Review Skill

Act as a senior engineer performing a thorough code review.

Announce at start: "Running review pass on [scope]."

When to use this skill

before delivering final code changes
after implementing a planned set of steps
before merging or shipping

Check targeting

User can run a single check by short name: /review security, /review edges, /review perf. If no check specified, run all 10.

| # | Check | Short name | | --- | --------------------------- | ------------- | | 1 | Correctness | correctness | | 2 | Edge cases & error handling | edges | | 3 | Security | security | | 4 | Performance | perf | | 5 | Tests | tests | | 6 | Design & maintainability | design | | 7 | DRY | dry | | 8 | YAGNI & overengineering | yagni | | 9 | Logging & observability | logging | | 10 | Documentation | docs |

Load stack context (sequential — before research)

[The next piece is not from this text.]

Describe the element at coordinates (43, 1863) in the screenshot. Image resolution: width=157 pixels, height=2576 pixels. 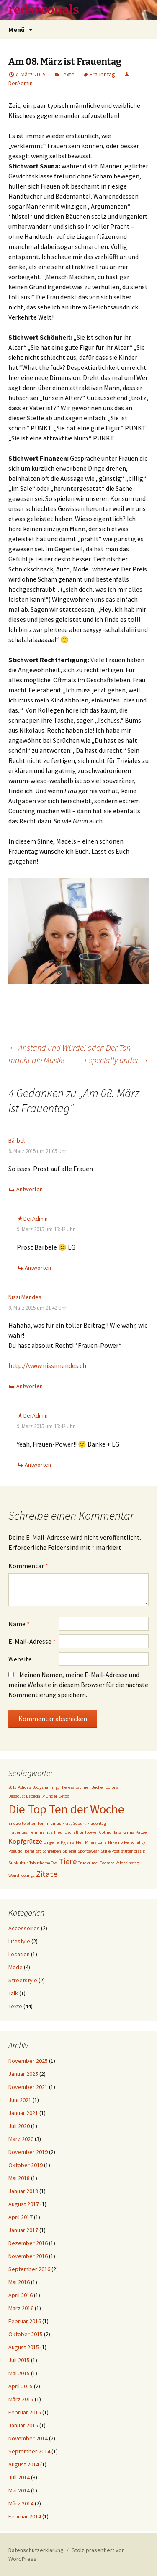 I see `Tabuthema Tod [Tabuthema Tod (1 Eintrag)]` at that location.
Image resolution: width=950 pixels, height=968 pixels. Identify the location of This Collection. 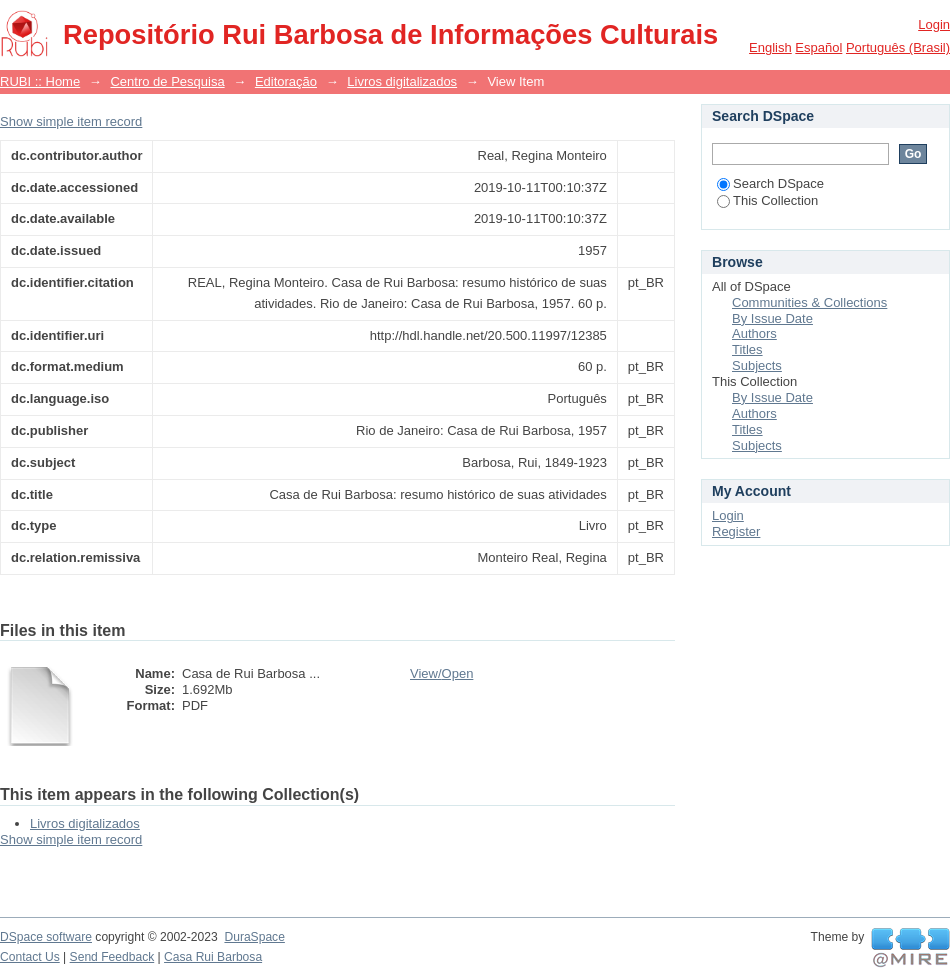 (767, 200).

Read .agents/rules/stack.md for pinned versions; otherwise read legacy .agent/rules/stack.md. If neither exists, infer versions from go.mod, mix.exs, package.json, or equivalent. These versions scope all subsequent web searches.

If stack.md is missing from both locations and no versions can be inferred, print: "No stack.md found. Run /stack to pin your versions — this improves web search accuracy." Then continue.

Research before reviewing

Do all research in parallel (invoke multiple tool calls in the same response):

Use git diff against the pre-implementation baseline for the review scope.
Read all changed files in parallel to build full context.
Search the web for version-specific docs, gotchas, and best practices scoped to stack.md versions.
Read .promptherder/hard-rules.md if it exists.
Read .promptherder/convos/<slug>/plan.md and .promptherder/future-tasks.md.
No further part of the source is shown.